→ YOUR OBJECTIVE: Exact transcription of the records is required.

→ INFORMATION PROVIDED:
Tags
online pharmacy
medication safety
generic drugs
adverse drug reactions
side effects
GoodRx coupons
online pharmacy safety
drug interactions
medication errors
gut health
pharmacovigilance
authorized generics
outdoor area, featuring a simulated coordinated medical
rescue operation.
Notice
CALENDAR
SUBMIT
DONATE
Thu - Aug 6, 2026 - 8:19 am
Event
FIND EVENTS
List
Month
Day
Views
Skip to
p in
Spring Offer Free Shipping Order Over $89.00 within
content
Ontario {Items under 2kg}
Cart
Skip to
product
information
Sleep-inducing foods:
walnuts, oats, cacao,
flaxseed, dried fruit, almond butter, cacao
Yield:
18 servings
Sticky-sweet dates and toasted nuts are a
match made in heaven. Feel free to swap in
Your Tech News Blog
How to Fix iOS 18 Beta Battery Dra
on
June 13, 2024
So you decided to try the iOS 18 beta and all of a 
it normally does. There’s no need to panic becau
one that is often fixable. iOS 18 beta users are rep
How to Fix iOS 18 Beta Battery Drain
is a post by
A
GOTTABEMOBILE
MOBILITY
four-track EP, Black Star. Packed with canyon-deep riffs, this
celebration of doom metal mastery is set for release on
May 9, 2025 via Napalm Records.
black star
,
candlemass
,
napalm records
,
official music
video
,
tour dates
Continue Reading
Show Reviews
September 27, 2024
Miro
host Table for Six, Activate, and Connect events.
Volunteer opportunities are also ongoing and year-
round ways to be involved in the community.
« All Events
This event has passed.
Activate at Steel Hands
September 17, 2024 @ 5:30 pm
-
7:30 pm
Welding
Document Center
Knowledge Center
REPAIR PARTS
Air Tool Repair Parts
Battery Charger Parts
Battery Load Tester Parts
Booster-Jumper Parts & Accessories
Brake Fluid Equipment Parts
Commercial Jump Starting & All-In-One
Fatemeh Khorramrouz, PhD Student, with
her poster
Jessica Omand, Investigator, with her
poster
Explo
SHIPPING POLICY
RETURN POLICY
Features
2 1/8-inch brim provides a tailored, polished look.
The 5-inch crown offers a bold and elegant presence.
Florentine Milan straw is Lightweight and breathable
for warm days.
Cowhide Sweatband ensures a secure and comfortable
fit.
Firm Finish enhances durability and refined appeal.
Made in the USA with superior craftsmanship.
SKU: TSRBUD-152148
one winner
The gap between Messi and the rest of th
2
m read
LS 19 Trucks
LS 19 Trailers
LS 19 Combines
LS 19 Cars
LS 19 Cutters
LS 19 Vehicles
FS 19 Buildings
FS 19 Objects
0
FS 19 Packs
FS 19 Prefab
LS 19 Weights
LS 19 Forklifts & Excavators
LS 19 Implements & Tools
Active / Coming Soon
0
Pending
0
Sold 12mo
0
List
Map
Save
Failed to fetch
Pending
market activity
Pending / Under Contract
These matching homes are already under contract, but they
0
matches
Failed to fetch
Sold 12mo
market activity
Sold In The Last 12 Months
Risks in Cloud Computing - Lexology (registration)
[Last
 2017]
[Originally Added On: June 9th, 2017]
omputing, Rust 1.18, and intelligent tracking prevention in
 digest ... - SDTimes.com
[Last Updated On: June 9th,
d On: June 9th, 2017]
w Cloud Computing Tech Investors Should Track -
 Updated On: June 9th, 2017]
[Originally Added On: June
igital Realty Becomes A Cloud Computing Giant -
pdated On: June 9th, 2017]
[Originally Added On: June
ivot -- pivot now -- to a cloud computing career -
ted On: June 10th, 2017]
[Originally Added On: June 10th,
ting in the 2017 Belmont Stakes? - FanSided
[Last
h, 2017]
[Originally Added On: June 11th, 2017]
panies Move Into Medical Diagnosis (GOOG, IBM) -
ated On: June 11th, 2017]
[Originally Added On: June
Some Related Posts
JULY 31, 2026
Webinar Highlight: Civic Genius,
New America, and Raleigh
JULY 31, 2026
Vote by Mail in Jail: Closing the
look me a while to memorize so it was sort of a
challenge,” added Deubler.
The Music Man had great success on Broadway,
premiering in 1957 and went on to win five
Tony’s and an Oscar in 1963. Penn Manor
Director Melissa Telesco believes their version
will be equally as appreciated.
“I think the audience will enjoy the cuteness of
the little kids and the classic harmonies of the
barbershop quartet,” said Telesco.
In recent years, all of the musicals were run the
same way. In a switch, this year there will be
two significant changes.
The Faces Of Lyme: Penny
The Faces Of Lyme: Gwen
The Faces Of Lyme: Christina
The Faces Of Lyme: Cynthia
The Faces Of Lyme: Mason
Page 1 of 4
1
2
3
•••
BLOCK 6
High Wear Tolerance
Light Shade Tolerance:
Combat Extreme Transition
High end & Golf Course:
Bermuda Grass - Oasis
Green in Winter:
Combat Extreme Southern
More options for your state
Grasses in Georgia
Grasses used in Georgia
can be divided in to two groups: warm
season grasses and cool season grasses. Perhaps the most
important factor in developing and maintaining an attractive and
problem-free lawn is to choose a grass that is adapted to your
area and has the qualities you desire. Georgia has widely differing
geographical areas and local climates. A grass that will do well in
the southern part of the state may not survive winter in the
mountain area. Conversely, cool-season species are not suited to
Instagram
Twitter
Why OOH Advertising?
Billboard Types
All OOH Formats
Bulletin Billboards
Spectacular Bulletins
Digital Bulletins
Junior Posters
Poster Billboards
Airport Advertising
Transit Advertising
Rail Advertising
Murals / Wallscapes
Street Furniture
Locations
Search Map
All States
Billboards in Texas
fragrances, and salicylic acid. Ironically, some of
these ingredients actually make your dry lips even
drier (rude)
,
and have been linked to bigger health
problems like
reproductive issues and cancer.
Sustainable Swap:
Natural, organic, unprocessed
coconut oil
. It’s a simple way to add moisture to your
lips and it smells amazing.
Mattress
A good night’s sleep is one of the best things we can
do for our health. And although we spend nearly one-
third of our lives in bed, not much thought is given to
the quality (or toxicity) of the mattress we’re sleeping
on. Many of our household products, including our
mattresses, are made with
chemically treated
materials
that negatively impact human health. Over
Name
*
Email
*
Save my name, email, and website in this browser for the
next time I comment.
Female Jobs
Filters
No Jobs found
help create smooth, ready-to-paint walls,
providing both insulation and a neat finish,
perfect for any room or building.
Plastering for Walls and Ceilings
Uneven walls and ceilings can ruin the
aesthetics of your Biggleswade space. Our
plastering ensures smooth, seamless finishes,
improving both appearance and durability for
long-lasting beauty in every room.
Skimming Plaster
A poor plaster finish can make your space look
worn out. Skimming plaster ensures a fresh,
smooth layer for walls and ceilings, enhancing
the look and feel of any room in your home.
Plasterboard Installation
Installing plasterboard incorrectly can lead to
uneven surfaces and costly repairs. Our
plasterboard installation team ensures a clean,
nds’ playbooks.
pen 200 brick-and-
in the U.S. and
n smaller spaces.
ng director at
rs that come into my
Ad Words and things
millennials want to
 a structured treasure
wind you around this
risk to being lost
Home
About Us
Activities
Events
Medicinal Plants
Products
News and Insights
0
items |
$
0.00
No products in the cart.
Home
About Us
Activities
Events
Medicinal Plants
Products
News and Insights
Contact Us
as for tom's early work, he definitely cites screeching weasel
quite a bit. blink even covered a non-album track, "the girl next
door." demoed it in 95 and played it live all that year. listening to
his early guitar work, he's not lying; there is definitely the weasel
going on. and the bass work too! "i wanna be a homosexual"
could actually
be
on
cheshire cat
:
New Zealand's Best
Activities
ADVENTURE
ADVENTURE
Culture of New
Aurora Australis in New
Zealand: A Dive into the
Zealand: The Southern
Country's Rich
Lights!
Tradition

→ SOLUTION:
Tags
online pharmacy
medication safety
generic drugs
adverse drug reactions
side effects
GoodRx coupons
online pharmacy safety
drug interactions
medication errors
gut health
pharmacovigilance
authorized generics
outdoor area, featuring a simulated coordinated medical
rescue operation.
Notice
CALENDAR
SUBMIT
DONATE
Thu - Aug 6, 2026 - 8:19 am
Event
FIND EVENTS
List
Month
Day
Views
Skip to
p in
Spring Offer Free Shipping Order Over $89.00 within
content
Ontario {Items under 2kg}
Cart
Skip to
product
information
Sleep-inducing foods:
walnuts, oats, cacao,
flaxseed, dried fruit, almond butter, cacao
Yield:
18 servings
Sticky-sweet dates and toasted nuts are a
match made in heaven. Feel free to swap in
Your Tech News Blog
How to Fix iOS 18 Beta Battery Dra
on
June 13, 2024
So you decided to try the iOS 18 beta and all of a 
it normally does. There’s no need to panic becau
one that is often fixable. iOS 18 beta users are rep
How to Fix iOS 18 Beta Battery Drain
is a post by
A
GOTTABEMOBILE
MOBILITY
four-track EP, Black Star. Packed with canyon-deep riffs, this
celebration of doom metal mastery is set for release on
May 9, 2025 via Napalm Records.
black star
,
candlemass
,
napalm records
,
official music
video
,
tour dates
Continue Reading
Show Reviews
September 27, 2024
Miro
host Table for Six, Activate, and Connect events.
Volunteer opportunities are also ongoing and year-
round ways to be involved in the community.
« All Events
This event has passed.
Activate at Steel Hands
September 17, 2024 @ 5:30 pm
-
7:30 pm
Welding
Document Center
Knowledge Center
REPAIR PARTS
Air Tool Repair Parts
Battery Charger Parts
Battery Load Tester Parts
Booster-Jumper Parts & Accessories
Brake Fluid Equipment Parts
Commercial Jump Starting & All-In-One
Fatemeh Khorramrouz, PhD Student, with
her poster
Jessica Omand, Investigator, with her
poster
Explo
SHIPPING POLICY
RETURN POLICY
Features
2 1/8-inch brim provides a tailored, polished look.
The 5-inch crown offers a bold and elegant presence.
Florentine Milan straw is Lightweight and breathable
for warm days.
Cowhide Sweatband ensures a secure and comfortable
fit.
Firm Finish enhances durability and refined appeal.
Made in the USA with superior craftsmanship.
SKU: TSRBUD-152148
one winner
The gap between Messi and the rest of th
2
m read
LS 19 Trucks
LS 19 Trailers
LS 19 Combines
LS 19 Cars
LS 19 Cutters
LS 19 Vehicles
FS 19 Buildings
FS 19 Objects
0
FS 19 Packs
FS 19 Prefab
LS 19 Weights
LS 19 Forklifts & Excavators
LS 19 Implements & Tools
Active / Coming Soon
0
Pending
0
Sold 12mo
0
List
Map
Save
Failed to fetch
Pending
market activity
Pending / Under Contract
These matching homes are already under contract, but they
0
matches
Failed to fetch
Sold 12mo
market activity
Sold In The Last 12 Months
Risks in Cloud Computing - Lexology (registration)
[Last
 2017]
[Originally Added On: June 9th, 2017]
omputing, Rust 1.18, and intelligent tracking prevention in
 digest ... - SDTimes.com
[Last Updated On: June 9th,
d On: June 9th, 2017]
w Cloud Computing Tech Investors Should Track -
 Updated On: June 9th, 2017]
[Originally Added On: June
igital Realty Becomes A Cloud Computing Giant -
pdated On: June 9th, 2017]
[Originally Added On: June
ivot -- pivot now -- to a cloud computing career -
ted On: June 10th, 2017]
[Originally Added On: June 10th,
ting in the 2017 Belmont Stakes? - FanSided
[Last
h, 2017]
[Originally Added On: June 11th, 2017]
panies Move Into Medical Diagnosis (GOOG, IBM) -
ated On: June 11th, 2017]
[Originally Added On: June
Some Related Posts
JULY 31, 2026
Webinar Highlight: Civic Genius,
New America, and Raleigh
JULY 31, 2026
Vote by Mail in Jail: Closing the
look me a while to memorize so it was sort of a
challenge,” added Deubler.
The Music Man had great success on Broadway,
premiering in 1957 and went on to win five
Tony’s and an Oscar in 1963. Penn Manor
Director Melissa Telesco believes their version
will be equally as appreciated.
“I think the audience will enjoy the cuteness of
the little kids and the classic harmonies of the
barbershop quartet,” said Telesco.
In recent years, all of the musicals were run the
same way. In a switch, this year there will be
two significant changes.
The Faces Of Lyme: Penny
The Faces Of Lyme: Gwen
The Faces Of Lyme: Christina
The Faces Of Lyme: Cynthia
The Faces Of Lyme: Mason
Page 1 of 4
1
2
3
•••
BLOCK 6
High Wear Tolerance
Light Shade Tolerance:
Combat Extreme Transition
High end & Golf Course:
Bermuda Grass - Oasis
Green in Winter:
Combat Extreme Southern
More options for your state
Grasses in Georgia
Grasses used in Georgia
can be divided in to two groups: warm
season grasses and cool season grasses. Perhaps the most
important factor in developing and maintaining an attractive and
problem-free lawn is to choose a grass that is adapted to your
area and has the qualities you desire. Georgia has widely differing
geographical areas and local climates. A grass that will do well in
the southern part of the state may not survive winter in the
mountain area. Conversely, cool-season species are not suited to
Instagram
Twitter
Why OOH Advertising?
Billboard Types
All OOH Formats
Bulletin Billboards
Spectacular Bulletins
Digital Bulletins
Junior Posters
Poster Billboards
Airport Advertising
Transit Advertising
Rail Advertising
Murals / Wallscapes
Street Furniture
Locations
Search Map
All States
Billboards in Texas
fragrances, and salicylic acid. Ironically, some of
these ingredients actually make your dry lips even
drier (rude)
,
and have been linked to bigger health
problems like
reproductive issues and cancer.
Sustainable Swap:
Natural, organic, unprocessed
coconut oil
. It’s a simple way to add moisture to your
lips and it smells amazing.
Mattress
A good night’s sleep is one of the best things we can
do for our health. And although we spend nearly one-
third of our lives in bed, not much thought is given to
the quality (or toxicity) of the mattress we’re sleeping
on. Many of our household products, including our
mattresses, are made with
chemically treated
materials
that negatively impact human health. Over
Name
*
Email
*
Save my name, email, and website in this browser for the
next time I comment.
Female Jobs
Filters
No Jobs found
help create smooth, ready-to-paint walls,
providing both insulation and a neat finish,
perfect for any room or building.
Plastering for Walls and Ceilings
Uneven walls and ceilings can ruin the
aesthetics of your Biggleswade space. Our
plastering ensures smooth, seamless finishes,
improving both appearance and durability for
long-lasting beauty in every room.
Skimming Plaster
A poor plaster finish can make your space look
worn out. Skimming plaster ensures a fresh,
smooth layer for walls and ceilings, enhancing
the look and feel of any room in your home.
Plasterboard Installation
Installing plasterboard incorrectly can lead to
uneven surfaces and costly repairs. Our
plasterboard installation team ensures a clean,
nds’ playbooks.
pen 200 brick-and-
in the U.S. and
n smaller spaces.
ng director at
rs that come into my
Ad Words and things
millennials want to
 a structured treasure
wind you around this
risk to being lost
Home
About Us
Activities
Events
Medicinal Plants
Products
News and Insights
0
items |
$
0.00
No products in the cart.
Home
About Us
Activities
Events
Medicinal Plants
Products
News and Insights
Contact Us
as for tom's early work, he definitely cites screeching weasel
quite a bit. blink even covered a non-album track, "the girl next
door." demoed it in 95 and played it live all that year. listening to
his early guitar work, he's not lying; there is definitely the weasel
going on. and the bass work too! "i wanna be a homosexual"
could actually
be
on
cheshire cat
:
New Zealand's Best
Activities
ADVENTURE
ADVENTURE
Culture of New
Aurora Australis in New
Zealand: A Dive into the
Zealand: The Southern
Country's Rich
Lights!
Tradition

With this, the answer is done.